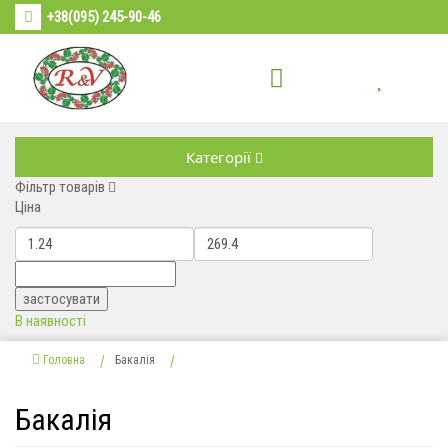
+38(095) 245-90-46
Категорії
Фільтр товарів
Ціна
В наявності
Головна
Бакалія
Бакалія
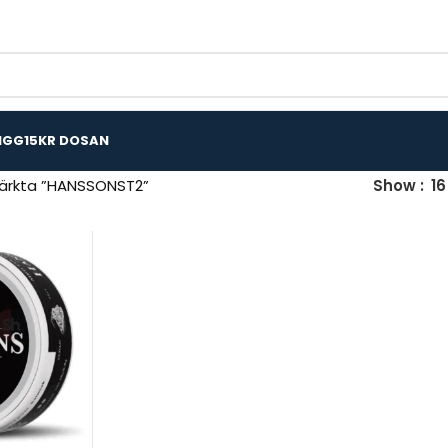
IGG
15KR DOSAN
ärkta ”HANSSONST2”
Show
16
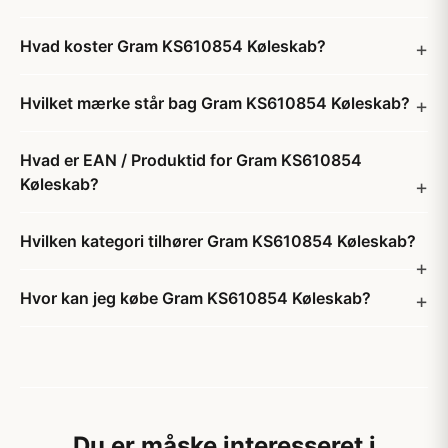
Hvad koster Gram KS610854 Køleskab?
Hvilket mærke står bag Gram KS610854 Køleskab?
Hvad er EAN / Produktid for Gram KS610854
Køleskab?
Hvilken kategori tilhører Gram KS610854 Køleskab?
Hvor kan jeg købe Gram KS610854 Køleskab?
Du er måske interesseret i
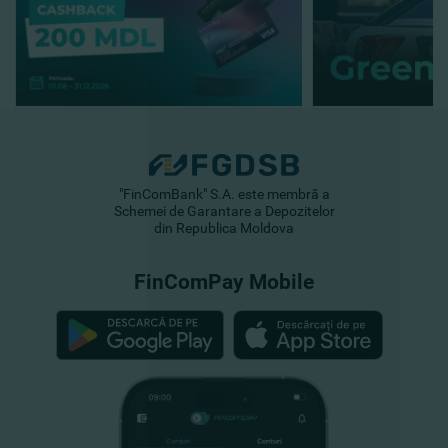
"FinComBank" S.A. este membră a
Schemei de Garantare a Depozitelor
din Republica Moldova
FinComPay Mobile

§ TRY IT
Repeat the records above word for word, apart from the pictures.

§ SOLVED EXERCISE
+38(095) 245-90-46
Категорії
Фільтр товарів
Ціна
В наявності
Головна
Бакалія
Бакалія
IGG
15KR DOSAN
ärkta ”HANSSONST2”
Show
16
Hvad koster Gram KS610854 Køleskab?
Hvilket mærke står bag Gram KS610854 Køleskab?
Hvad er EAN / Produktid for Gram KS610854
Køleskab?
Hvilken kategori tilhører Gram KS610854 Køleskab?
Hvor kan jeg købe Gram KS610854 Køleskab?
Du er måske interesseret i
"FinComBank" S.A. este membră a
Schemei de Garantare a Depozitelor
din Republica Moldova
FinComPay Mobile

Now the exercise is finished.